State air quality officials, promising to ensure that business interests will not be overlooked in the push for clean air, voted unanimously Tuesday to approve a sweeping, 20-year plan to reduce smog in Southern California.
The vote by the California Air Resources Board represented a major step forward for the much heralded clean-air plan, which now has only to be approved by the federal government. More than five years in the making, the air quality plan, developed by the South Coast Air Quality Management District, will force massive changes in industry and life styles across the region, affecting everything from dry cleaners to back-yard barbecues.
Already, the visionary document has attracted strong interest in Europe and Japan and has become a model for smog-reducing strategies throughout the country, including President Bush's proposed clean-air legislation. Developed to bring the smoggy region into compliance with federal laws, the plan is expected to return blue skies to the area by the year 2007.
Will Involve Industry
Members of the state air board, who had earlier refused to approve the plan because of concerns that it would cripple industry, said Tuesday that they were satisfied with new promises by local air quality officials to involve business at the earliest stages of rule making.

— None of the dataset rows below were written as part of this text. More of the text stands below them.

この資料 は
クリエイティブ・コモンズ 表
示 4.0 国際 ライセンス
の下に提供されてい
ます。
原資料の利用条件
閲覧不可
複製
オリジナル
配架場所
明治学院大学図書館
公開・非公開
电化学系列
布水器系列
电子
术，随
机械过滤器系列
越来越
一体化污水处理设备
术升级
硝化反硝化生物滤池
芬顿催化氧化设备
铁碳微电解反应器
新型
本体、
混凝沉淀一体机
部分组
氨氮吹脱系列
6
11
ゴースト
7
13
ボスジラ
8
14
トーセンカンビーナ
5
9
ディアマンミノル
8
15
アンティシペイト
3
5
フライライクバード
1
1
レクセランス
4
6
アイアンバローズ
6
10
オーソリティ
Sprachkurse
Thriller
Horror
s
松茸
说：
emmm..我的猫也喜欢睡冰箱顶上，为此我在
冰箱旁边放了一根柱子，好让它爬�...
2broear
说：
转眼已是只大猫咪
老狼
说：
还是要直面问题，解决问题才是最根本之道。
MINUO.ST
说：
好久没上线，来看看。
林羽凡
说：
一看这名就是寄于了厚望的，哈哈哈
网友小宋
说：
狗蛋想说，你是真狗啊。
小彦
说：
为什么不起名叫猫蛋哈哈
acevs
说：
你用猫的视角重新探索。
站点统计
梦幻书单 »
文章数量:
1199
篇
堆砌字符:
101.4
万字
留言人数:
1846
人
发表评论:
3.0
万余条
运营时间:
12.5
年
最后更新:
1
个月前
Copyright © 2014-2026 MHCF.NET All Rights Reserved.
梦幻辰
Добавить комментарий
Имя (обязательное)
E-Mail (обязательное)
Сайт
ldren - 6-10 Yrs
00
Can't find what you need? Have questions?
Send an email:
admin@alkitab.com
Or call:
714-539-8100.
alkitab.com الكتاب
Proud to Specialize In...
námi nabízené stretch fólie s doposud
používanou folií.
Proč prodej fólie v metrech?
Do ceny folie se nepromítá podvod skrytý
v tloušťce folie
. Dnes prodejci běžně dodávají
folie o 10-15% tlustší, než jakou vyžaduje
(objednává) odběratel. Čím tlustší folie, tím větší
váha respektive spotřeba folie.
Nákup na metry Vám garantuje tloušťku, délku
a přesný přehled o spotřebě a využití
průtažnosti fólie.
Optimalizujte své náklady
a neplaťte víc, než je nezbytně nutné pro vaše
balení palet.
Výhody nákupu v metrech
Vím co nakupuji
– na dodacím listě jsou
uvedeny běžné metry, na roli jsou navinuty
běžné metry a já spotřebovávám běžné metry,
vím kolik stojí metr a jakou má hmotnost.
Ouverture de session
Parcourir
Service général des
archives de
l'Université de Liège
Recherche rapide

AQMD officials, in response to the state board's qualms, had prepared a packet outlining policies and procedures they said would guarantee that business is consulted and economic impacts weighed before regulations are adopted by the district. The AQMD includes the counties of Orange, Riverside, Los Angeles and Ventura.
"I think I've gotten a very strong sense that the district is very sensitive to the impacts on business," said the state's secretary of environmental affairs, Jananne Sharpless, chairwoman of the state board.
Sharpless, who presided over the crowded hearing room Tuesday, said she was also persuaded in part by a recent AQMD decision to extend a compliance deadline for electrical utilities. The district action, sought by the utilities but criticized by environmentalists as a sellout to business, sent a "positive signal" that the district was attempting to find a "balance" between the economic and health needs of the region, she said.
Before the board's decision to delay approval, Gov. George Deukmejian had expressed concerns to Sharpless about the impact of the plan on Southern California's economy. She said Tuesday that she was still not certain whether the governor is "totally comfortable" with the plan.
Orange County Supervisor Harriett M. Wieder, another member of the state board, said the panel's unanimous endorsement shows that a statewide consensus on the plan now exists and commits state air officials to develop new regulations for cleaner fuel and cleaner-running vehicles. Half of the reductions in smog emissions envisioned by the plan depend on regulations that must be developed and approved by the state air board.
Yorba Linda Mayor Henry W. Wedaa, also a member of the AQMD board, hailed the decision as a "significant milestone for air pollution cleanup" in Southern California. Wedaa, who went to Sacramento for Tuesday's vote, said the action sends a signal to federal officials that Californians are "serious about clean air."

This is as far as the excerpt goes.